Sejarawan,
Dr Anhar Gonggong berpendapat penggagas Serangan Umum 1 Maret 1949 di
Yogyakarta untuk menyingkirkan pasukan Belanda, bukan mantan Presiden Soeharto
(ketika itu berpangkat letkol). Melainkan komandan berpangkat yang lebih tinggi
seperti Panglima Besar Jenderal Soedirman dan Menteri Pertahanan Sri Sultan
Hamengkuwono IX. Dalam diskusi “Serangan Umum 1 Maret 1949″ di Jakarta, sejarawan dari Fakultas Sastra UI itu mengatakan berdasarkan hierarki komando
di militer, inisiatif penyerangan bukan berasal dari seorang komandan brigade
seperti Letkol Soeharto yang menjabat Komandan Brigade III, tetapi seharusnya
berasal dari pejabat lebih tinggi.
Pejabat
militer lebih tinggi itu, katanya, seperti Panglima Besar Jenderal Soedirman,
Menhan Sri Sultan Hamengkubwono IX, Panglima Divisi III Kol Bambang Sugeng,
Wakil Kepala Staf Angkatan Perang Kol TB Simatupang, dan Kepala Staf Angkatan
Perang Kol Abdul Haris Nasution.
Selain
itu, tulisan TB Simatupang (Waktu itu sebagai Kepala Staf Angkatan Perang
RI–red) dalam bukunya Laporan dan Banaran (1960), memuat salinan Instruksi
Rahasia Panglima Divisi III/GM III Kol Bambang Sugeng yang memerintahkan kepada
seluruh kesatuan tentara untuk mengadakan serangan besar-besaran di Yogyakarta
mulai 25 Februari hingga 1 Maret 1949.
Menurut
Anhar, untuk memastikan tentang siapa para pelaku inisiatif Serangan Umum 1
Maret 1949 selain Kol Bambang Sugeng, juga memerlukan penelitian lebih lanjut.

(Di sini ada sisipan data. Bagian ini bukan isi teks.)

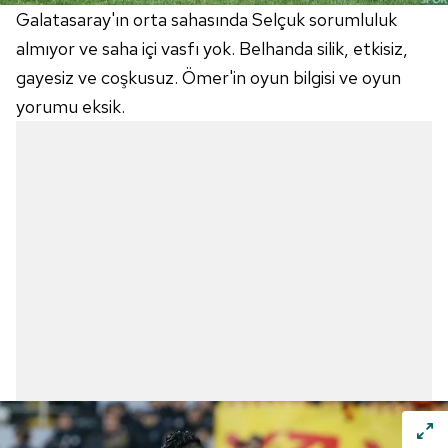
Galatasaray'ın orta sahasında Selçuk sorumluluk
almıyor ve saha içi vasfı yok.
Belhanda
silik, etkisiz,
gayesiz ve coşkusuz. Ömer'in oyun bilgisi ve oyun
yorumu eksik.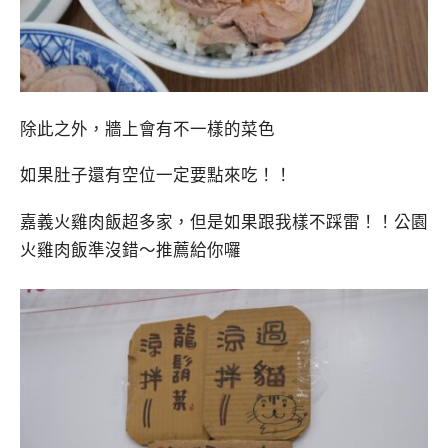
除此之外，牆上會有不一樣的菜色
如果肚子還有空位一定要點來吃！！
嘉義火雞肉飯超多家，但是如果跟我樣不踩雷！！公園
火雞肉飯準沒錯～推薦給你囉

Sedangkan berdasarkan sejumlah dokumen dan sistem hierarki militer bahwa
inisiatif serangan bukan dari Letkol Soeharto.
Karena
itu, menurut Anhar, perlu ada pelurusan sejarah tentang inisiatif Serangan Umum
1 Maret 1949 yang dalam buku-buku sejarah yang diajarkan di sekolah-sekolah
berasal dari Letkol Soeharto.
Ketika
ditanya tentang keengganan Jenderal AH Nasution dan Sri Sultan Hamengkubuwono
IX mengungkapkan tentang inisiatif Serangan Umum 1 Maret 1949 bukan berasal
dari Pak Harto, Anhar mengatakan, budaya “sungkan” membuat kedua tokoh takut
mengungkap hal tersebut serta kedudukan Pak Harto sebagai Presiden RI juga
menjadi faktor yang menjadikan orang lain malu megungkapkan kebenaran sejarah.
Kendati
demikian, Anhar mengakui, Letkol Soeharto tetap sebagai pelaksana Serangan Umum
1 Maret 1949 sehingga Indonesia memenangkan diplomasi di PBB bahwa eksistensi
negara Indonesia masih ada yang ditandai TNI berhasil mengusir pendudukan
tentara Belanda dari ibu kota RI, Yogyakarta, pada saat itu.
Sementara
itu, pengamat sejarah Batara Hutagalung yang juga anak pahlawan nasional Letkol
Dr W Hatagalung mengatakan berdasarkan dokumen yang ditulis Letkol Dr W
Hutagalung yang pada 1949 menjabat perwira teritorial di Yogyakarta dan
sejumlah dokumen lain, Serangan Umum 1 Maret 1949 melibatkan banyak
pihak,seperti Angkatan Darat, Angkatan Udara, dan Kementerian Pertahanan.
Selaian
itu, Serangan 1 Maret 1949 yang dilaksanakan Divisi III Militer di Yogyakarta
berdasarkan perintah dari Panglima Besar Jenderal Soedirman untuk membuktikan
dunia internasional bahwa TNI masih ada dan cukup kuat sehingga dapat
membuktikan eksistensi RI, kata Batara yang juga Ketua Aliansi Reformasi Indonesia
(ARI) itu.
Sedangkan
pengamat politik dari Universitas Andalas (Unand) Padang, Prof Dr Muchlis
Muchtar MS berpendapat bahwa Serangan Umum 1 Maret 1949 telah menjadi salah
satu tonggak penting bagi kelangsungan negara persatuan dan kesatuan Indonesia.
“Tetapi,
apakah mantan Presiden Soeharto sebagai penggagas serangan itu, kini mulai
banyak dipertanyakan. Maka tugas para sejarawanlah untuk mengadakan penelitian
lebih lanjut masalah itu."
Sumber : Media Indonesia – Politik dan Keamanan
(3/1/00)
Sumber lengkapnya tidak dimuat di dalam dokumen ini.